Indeed, the summit was most of all an assertion of African self-determination and specifically the need to mobilise Africa’s domestic private capital in the continent’s climate efforts. Relying on international finance creates a dependency that Africa does not want. Put simply, Africa has determined that its own resources must be channelled, supported by a financial market architecture which ensures that states can absorb climate finance effectively, distributing it where it is most needed.

But if it is to do this, the current situation – in which less than 0.5% of domestic institutional assets under management are invested in alternative assets – cannot continue. As was argued powerfully at the launch of the Pan-African Fund Managers’ Association at the beginning of the summit, we need to think about how we can put in place not only the policy and regulatory incentives but also the instruments and the financial architecture to drive much more of the$1.4tn of institutional capital in Africa towards climate and nature-positive projects.

Crucially, this will mean more use of de-risking strategies such as credit guarantees to persuade pension funds to de-emphasise the easy but less safe option of government securities and to invest in green assets. It will also require sources of donor and philanthropic capital to step up their support for project development, for example through the use of challenge funds or by investing in intermediaries that are closer to the market as a way of reaching the more innovative start-ups and entrepreneurs who will drive the new green economy.

[Current] global prudential regulations can make it economically impossible for large institutional investors to allocate capital to African projects.

Moreover, the summit underlined an important issue that has seen Africa’s financing needs neglected, namely the need for reform of the global prudential regulations, which can make it economically impossible for large institutional investors to allocate capital to African projects. There should be a global review of these constraints, perhaps led by the G20.

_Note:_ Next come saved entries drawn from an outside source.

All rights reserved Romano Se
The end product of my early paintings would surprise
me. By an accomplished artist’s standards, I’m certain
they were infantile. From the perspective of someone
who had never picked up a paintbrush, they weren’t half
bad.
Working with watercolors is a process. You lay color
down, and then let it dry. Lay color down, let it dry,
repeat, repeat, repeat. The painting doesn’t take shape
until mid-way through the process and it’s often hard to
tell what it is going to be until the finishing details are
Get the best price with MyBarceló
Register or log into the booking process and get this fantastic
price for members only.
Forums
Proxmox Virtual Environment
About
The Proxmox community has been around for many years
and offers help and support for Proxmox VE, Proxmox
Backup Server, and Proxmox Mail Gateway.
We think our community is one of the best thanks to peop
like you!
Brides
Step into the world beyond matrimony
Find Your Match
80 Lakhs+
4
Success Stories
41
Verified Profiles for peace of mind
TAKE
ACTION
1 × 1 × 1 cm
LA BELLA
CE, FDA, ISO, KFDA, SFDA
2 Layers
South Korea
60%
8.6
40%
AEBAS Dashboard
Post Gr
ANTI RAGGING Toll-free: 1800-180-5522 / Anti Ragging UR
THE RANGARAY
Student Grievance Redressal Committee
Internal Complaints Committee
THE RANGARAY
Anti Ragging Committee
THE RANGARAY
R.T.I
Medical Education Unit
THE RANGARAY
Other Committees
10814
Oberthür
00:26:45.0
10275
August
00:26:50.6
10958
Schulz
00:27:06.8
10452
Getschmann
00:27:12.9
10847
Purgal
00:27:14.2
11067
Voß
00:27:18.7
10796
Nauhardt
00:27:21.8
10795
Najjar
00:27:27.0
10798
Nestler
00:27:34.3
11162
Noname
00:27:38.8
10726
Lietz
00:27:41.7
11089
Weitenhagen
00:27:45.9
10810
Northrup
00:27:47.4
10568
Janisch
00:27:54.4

Even with such reforms, African governments, many of which are battling with high levels of debt, will need to be both agile and visionary if they are to compete at a time when the world’s biggest economies are offering big incentives to attract green investment. Though deeply political, carbon taxes could be one way to go, but would need to be sensitively introduced. Other green fiscal incentives, balancing out tax breaks for green investment by removing subsidies for dirty industries, are also essential for governments to be able to direct their economies towards a greener future.

The UN Framework Convention on Climate Change has just released its first global stocktake report, highlighting yet again that, despite a major global effort, progress since the Paris Agreement has been inadequate. The report recommends greater commitment to transformation across all sectors and recognises the need for more access to climate finance for developing countries in line with the key recommendations from the Nairobi Summit.

If we get this right, the prize is very significant and the message from the summit is that Africa will not wait. Instead, it is determined to grab the opportunities of a new green growth pathway now, as are an increasing number of investors, and that has to be good for us all.